## What this task involves
All the entries need to be duplicated exactly, with the pictures omitted.

## Data shown
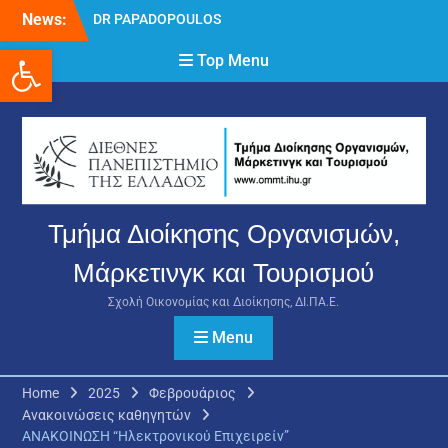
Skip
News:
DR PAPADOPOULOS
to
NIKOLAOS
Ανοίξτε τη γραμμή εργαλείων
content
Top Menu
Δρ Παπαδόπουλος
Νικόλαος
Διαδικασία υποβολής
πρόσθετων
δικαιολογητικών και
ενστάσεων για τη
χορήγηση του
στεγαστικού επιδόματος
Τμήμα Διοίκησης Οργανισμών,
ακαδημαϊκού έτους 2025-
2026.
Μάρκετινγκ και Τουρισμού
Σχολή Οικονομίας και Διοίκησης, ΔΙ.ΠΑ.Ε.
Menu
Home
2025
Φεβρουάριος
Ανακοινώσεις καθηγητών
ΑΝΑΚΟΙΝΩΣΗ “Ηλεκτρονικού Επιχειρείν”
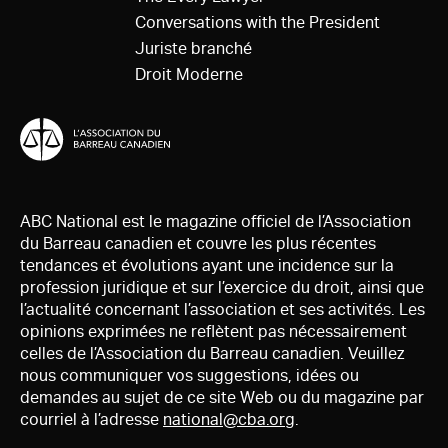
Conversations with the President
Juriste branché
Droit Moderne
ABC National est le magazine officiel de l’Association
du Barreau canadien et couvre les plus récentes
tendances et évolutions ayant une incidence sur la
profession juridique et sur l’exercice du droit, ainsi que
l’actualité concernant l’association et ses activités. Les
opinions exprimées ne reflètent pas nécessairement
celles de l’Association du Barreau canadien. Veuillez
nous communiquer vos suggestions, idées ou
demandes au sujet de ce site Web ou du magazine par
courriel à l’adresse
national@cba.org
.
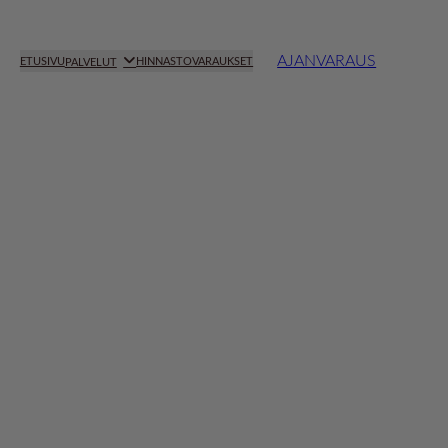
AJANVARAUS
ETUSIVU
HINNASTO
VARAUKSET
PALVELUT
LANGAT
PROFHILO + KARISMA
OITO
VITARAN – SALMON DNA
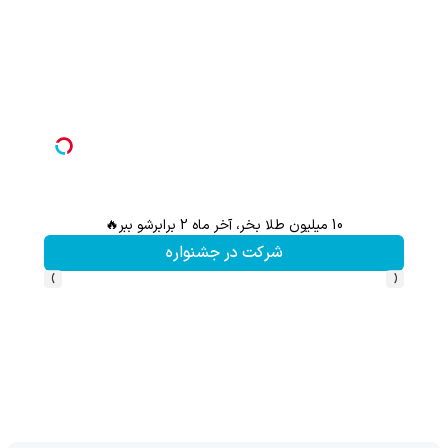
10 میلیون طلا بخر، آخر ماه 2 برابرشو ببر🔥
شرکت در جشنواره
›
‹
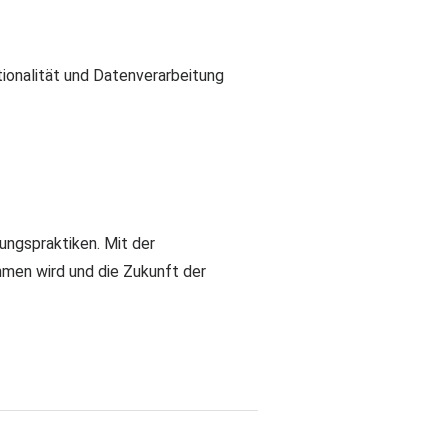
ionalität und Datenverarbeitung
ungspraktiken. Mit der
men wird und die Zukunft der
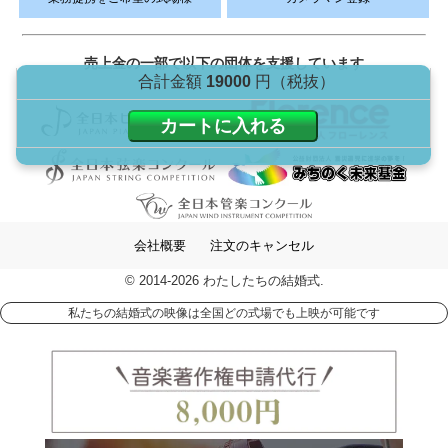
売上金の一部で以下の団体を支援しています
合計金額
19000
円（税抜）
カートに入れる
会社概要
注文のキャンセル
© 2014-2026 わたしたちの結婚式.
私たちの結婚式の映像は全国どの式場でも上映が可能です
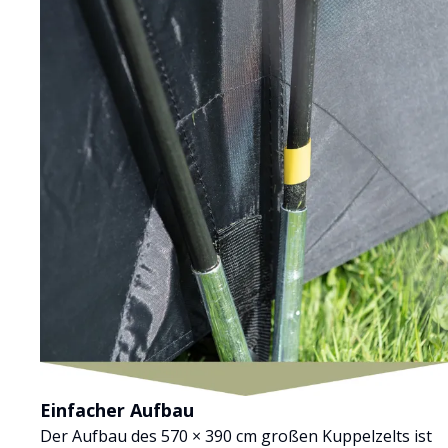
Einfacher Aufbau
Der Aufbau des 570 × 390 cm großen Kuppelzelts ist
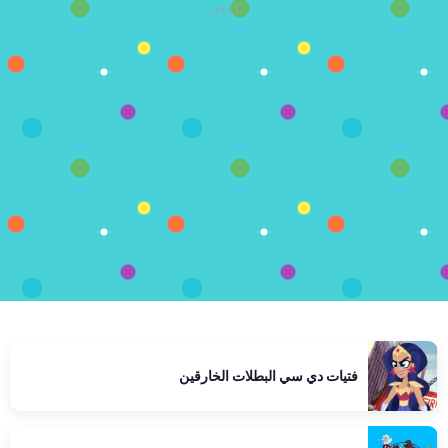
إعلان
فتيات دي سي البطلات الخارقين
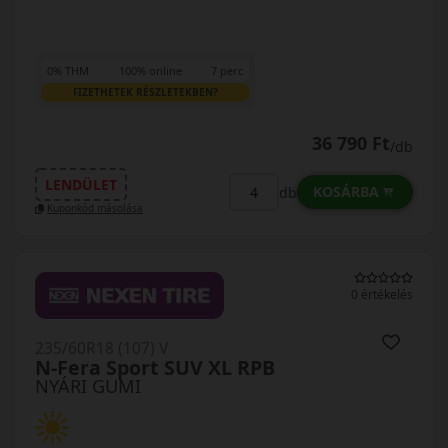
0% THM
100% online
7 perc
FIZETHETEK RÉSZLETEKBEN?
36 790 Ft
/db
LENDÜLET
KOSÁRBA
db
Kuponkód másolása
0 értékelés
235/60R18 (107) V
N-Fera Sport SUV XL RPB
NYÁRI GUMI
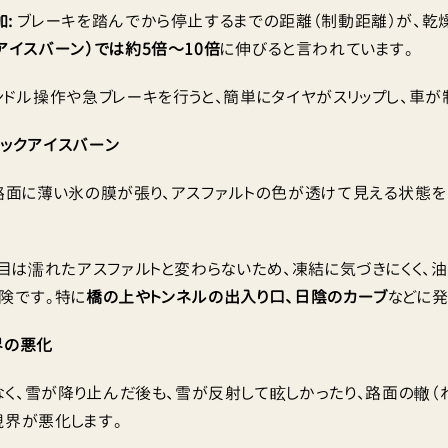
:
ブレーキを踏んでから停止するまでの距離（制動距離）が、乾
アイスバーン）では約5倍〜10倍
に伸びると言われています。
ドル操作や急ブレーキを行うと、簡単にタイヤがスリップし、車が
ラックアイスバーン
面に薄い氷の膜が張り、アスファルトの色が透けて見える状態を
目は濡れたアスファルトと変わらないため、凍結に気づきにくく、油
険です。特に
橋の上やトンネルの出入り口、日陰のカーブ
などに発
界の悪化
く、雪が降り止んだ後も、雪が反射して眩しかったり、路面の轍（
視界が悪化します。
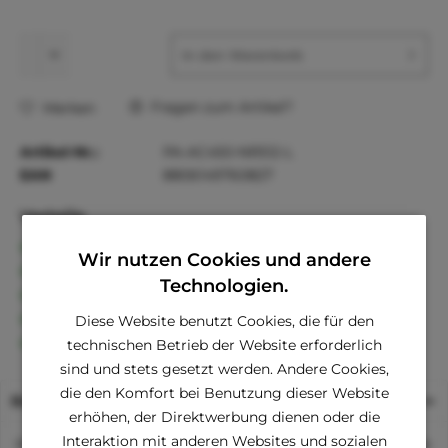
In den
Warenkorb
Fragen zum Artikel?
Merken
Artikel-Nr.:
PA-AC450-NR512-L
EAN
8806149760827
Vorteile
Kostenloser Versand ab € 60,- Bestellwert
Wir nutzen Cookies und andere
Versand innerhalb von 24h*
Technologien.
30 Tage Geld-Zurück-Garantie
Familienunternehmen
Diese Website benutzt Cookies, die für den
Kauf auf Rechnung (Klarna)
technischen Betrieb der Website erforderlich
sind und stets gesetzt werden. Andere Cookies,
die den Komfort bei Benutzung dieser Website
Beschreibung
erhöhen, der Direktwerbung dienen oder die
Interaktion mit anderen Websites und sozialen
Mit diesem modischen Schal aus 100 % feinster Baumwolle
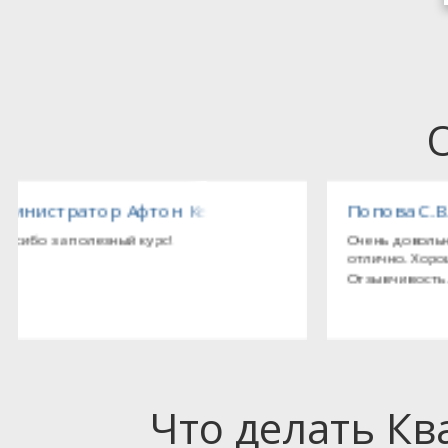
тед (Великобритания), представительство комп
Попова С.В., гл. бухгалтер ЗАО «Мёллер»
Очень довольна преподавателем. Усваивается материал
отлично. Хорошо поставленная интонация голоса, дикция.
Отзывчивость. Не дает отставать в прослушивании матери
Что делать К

## Result of the task
Skip
News:
DR PAPADOPOULOS
to
NIKOLAOS
Ανοίξτε τη γραμμή εργαλείων
content
Top Menu
Δρ Παπαδόπουλος
Νικόλαος
Διαδικασία υποβολής
πρόσθετων
δικαιολογητικών και
ενστάσεων για τη
χορήγηση του
στεγαστικού επιδόματος
Τμήμα Διοίκησης Οργανισμών,
ακαδημαϊκού έτους 2025-
2026.
Μάρκετινγκ και Τουρισμού
Σχολή Οικονομίας και Διοίκησης, ΔΙ.ΠΑ.Ε.
Menu
Home
2025
Φεβρουάριος
Ανακοινώσεις καθηγητών
ΑΝΑΚΟΙΝΩΣΗ “Ηλεκτρονικού Επιχειρείν”
Conversations with the President
Juriste branché
Droit Moderne
ABC National est le magazine officiel de l’Association
du Barreau canadien et couvre les plus récentes
tendances et évolutions ayant une incidence sur la
profession juridique et sur l’exercice du droit, ainsi que
l’actualité concernant l’association et ses activités. Les
opinions exprimées ne reflètent pas nécessairement
celles de l’Association du Barreau canadien. Veuillez
nous communiquer vos suggestions, idées ou
demandes au sujet de ce site Web ou du magazine par
courriel à l’adresse
national@cba.org
.
AJANVARAUS
ETUSIVU
HINNASTO
VARAUKSET
PALVELUT
LANGAT
PROFHILO + KARISMA
OITO
VITARAN – SALMON DNA
10 میلیون طلا بخر، آخر ماه 2 برابرشو ببر🔥
شرکت در جشنواره
›
‹
ionalität und Datenverarbeitung
ungspraktiken. Mit der
men wird und die Zukunft der
売上金の一部で以下の団体を支援しています
合計金額
19000
円（税抜）
カートに入れる
会社概要
注文のキャンセル
© 2014-2026 わたしたちの結婚式.
私たちの結婚式の映像は全国どの式場でも上映が可能です
Einfacher Aufbau
Der Aufbau des 570 × 390 cm großen Kuppelzelts ist
إعلان
فتيات دي سي البطلات الخارقين
0% THM
100% online
7 perc
FIZETHETEK RÉSZLETEKBEN?
36 790 Ft
/db
LENDÜLET
KOSÁRBA
db
Kuponkód másolása
0 értékelés
235/60R18 (107) V
N-Fera Sport SUV XL RPB
NYÁRI GUMI
:
ブレーキを踏んでから停止するまでの距離（制動距離）が、乾
アイスバーン）では約5倍〜10倍
に伸びると言われています。
ドル操作や急ブレーキを行うと、簡単にタイヤがスリップし、車が
ラックアイスバーン
面に薄い氷の膜が張り、アスファルトの色が透けて見える状態を
目は濡れたアスファルトと変わらないため、凍結に気づきにくく、油
険です。特に
橋の上やトンネルの出入り口、日陰のカーブ
などに発
界の悪化
く、雪が降り止んだ後も、雪が反射して眩しかったり、路面の轍（
視界が悪化します。
In den
Warenkorb
Fragen zum Artikel?
Merken
Artikel-Nr.:
PA-AC450-NR512-L
EAN
8806149760827
Vorteile
Kostenloser Versand ab € 60,- Bestellwert
Wir nutzen Cookies und andere
Versand innerhalb von 24h*
Technologien.
30 Tage Geld-Zurück-Garantie
Familienunternehmen
Diese Website benutzt Cookies, die für den
Kauf auf Rechnung (Klarna)
technischen Betrieb der Website erforderlich
sind und stets gesetzt werden. Andere Cookies,
die den Komfort bei Benutzung dieser Website
Beschreibung
erhöhen, der Direktwerbung dienen oder die
Interaktion mit anderen Websites und sozialen
Mit diesem modischen Schal aus 100 % feinster Baumwolle
тед (Великобритания), представительство комп
Попова С.В., гл. бухгалтер ЗАО «Мёллер»
Очень довольна преподавателем. Усваивается материал
отлично. Хорошо поставленная интонация голоса, дикция.
Отзывчивость. Не дает отставать в прослушивании матери
Что делать К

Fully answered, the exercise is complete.